Catching Errors in JavaScript Promises with a First Level try ... catch

Kirk Ouimet picture Kirk Ouimet · Jul 27, 2014 · Viewed 59.4k times · Source

So, I want my first level catch to be the one that handles the error. Is there anyway to propagate my error up to that first catch?

Reference code, not working (yet):

Promise = require('./framework/libraries/bluebird.js');

function promise() {
    var promise = new Promise(function(resolve, reject) {
        throw('Oh no!');
    });

    promise.catch(function(error) {
        throw(error);
    });
}

try {   
    promise();
}
// I WANT THIS CATCH TO CATCH THE ERROR THROWN IN THE PROMISE
catch(error) {
    console.log('Caught!', error);
}

Answer

Qantas 94 Heavy picture Qantas 94 Heavy · Jul 27, 2014

You cannot use try-catch statements to handle exceptions thrown asynchronously, as the function has "returned" before any exception is thrown. You should instead use the promise.then and promise.catch methods, which represent the asynchronous equivalent of the try-catch statement. (Or use the async/await syntax noted in @Edo's answer.)

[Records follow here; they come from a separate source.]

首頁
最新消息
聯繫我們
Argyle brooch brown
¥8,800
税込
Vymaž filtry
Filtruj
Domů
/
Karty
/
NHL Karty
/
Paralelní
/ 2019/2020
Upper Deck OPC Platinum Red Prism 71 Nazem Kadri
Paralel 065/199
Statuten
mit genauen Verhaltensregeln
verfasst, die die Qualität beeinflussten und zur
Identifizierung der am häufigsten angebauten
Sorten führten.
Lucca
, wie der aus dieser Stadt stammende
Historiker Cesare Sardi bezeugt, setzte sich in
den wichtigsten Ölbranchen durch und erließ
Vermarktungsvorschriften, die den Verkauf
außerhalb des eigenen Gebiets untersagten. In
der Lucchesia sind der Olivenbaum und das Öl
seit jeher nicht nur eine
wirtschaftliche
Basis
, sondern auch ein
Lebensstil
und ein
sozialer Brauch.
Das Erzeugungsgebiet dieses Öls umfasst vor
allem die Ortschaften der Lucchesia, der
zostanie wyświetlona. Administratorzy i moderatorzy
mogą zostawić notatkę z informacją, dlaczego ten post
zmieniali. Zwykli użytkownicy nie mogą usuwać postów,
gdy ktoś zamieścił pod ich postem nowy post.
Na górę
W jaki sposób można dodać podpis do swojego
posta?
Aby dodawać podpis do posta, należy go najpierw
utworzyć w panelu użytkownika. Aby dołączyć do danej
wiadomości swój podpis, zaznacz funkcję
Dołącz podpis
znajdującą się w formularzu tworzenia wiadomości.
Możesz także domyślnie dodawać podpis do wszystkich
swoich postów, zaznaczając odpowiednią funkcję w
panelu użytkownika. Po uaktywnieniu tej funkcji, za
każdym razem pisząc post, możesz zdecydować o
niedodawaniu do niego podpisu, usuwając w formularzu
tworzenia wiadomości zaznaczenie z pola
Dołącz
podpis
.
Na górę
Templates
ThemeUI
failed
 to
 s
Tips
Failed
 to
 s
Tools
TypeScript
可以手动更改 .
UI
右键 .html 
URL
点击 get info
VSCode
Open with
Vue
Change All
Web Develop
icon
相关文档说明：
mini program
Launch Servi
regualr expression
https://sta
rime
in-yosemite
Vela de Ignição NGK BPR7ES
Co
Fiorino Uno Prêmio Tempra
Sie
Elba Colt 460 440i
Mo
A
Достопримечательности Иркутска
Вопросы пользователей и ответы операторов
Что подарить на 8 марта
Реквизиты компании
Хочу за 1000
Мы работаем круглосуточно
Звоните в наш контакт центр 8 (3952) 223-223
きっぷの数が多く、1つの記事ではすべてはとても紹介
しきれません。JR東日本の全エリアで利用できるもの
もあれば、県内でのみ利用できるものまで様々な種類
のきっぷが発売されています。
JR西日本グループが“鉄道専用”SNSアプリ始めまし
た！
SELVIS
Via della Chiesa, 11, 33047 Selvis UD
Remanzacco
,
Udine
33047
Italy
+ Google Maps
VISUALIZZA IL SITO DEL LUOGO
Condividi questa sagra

What you need to do is to return the promise, then chain another .catch to it:

function promise() {
    var promise = new Promise(function(resolve, reject) {
        throw('Oh no!');
    });

    return promise.catch(function(error) {
        throw(error);
    });
}

promise().catch(function(error) {
    console.log('Caught!', error);
});

Promises are chainable, so if a promise rethrows an error, it will be delegated down to the next .catch.

By the way, you don't need to use parentheses around throw statements (throw a is the same as throw(a)).